03-23-2010, 12:29 AM (This post was last modified: 03-23-2010, 12:31 AM by Goat.)
Rant:
MyFuckingStatusMessageOnYM Wrote:I am once again tempted to throw this useless teabagfucking piece of shitty modem & router out of my fucking house. These little tolerance-proof shitfucks are getting more annoying.
To make myself clear, I am fucking tempted to hammer it down with my fucking fists of raw doom and anything else related to FUCK. Also, I think I'm going to repost that fucking picture of me drawn in a stick figure that looks like a pissed off dickhead throwing a fucking useless piece of godforsaken asscracked Belkin router.
Also, I've already redirected my connection directly to the fucking black piece of plastic shit called ZyXel. I wanted to draw PLDT and ZyXel getting smacked by my fucking fists of doom converted digitally whoever the fucking manufacturer was, but I'm going to sleep. Staying awake and typing this fucking post about shitty plastic electronic stuff does make me feel much better, but I'm sure this'll be only temporary until I find a way to at least replace my fucking piece of black square-balled router I call Belkin.
03-23-2010, 10:27 AM (This post was last modified: 03-23-2010, 07:04 PM by Sforza.)
Yeah. Belkin really sucks. I bought one in Canada and it lowered my speed by 1/3. To play on Kai, I had to connect my laptop directly to the wired router
RANT: As soon as I returned to my room today after work, I heard a loud splashing sound coming from downstairs.

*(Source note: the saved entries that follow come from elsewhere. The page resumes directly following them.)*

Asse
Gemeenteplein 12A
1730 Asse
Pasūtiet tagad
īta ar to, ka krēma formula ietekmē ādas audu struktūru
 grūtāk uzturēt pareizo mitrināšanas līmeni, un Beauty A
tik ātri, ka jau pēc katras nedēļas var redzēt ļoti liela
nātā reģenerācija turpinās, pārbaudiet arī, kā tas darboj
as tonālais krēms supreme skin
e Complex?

It continued for about 15 minutes, and at this point I decided to tell my mom.
It turned out one of our maids was watering the plants and forgot to turn off the faucet after removing the hose (WTF?!). The part of the garden in question was already flooded when we went to check. Take note, I could hear the water flowing from the second floor. It was that strong.
Jake: Yeah WTF. That's happened with our helpers too. It's cuz they leave the faucet open, with the nozzle of the hose closed when they have to do something else but aren't done with the watering task yet. And then they totally forget that the faucet is still open. So water just seeps out everywhere. Such a waste.
That used to happen to us as well. Sometimes it's even worse when the maid leaves the shower open just after taking a bath. Water bills have increased from about 200-500 to 1000+.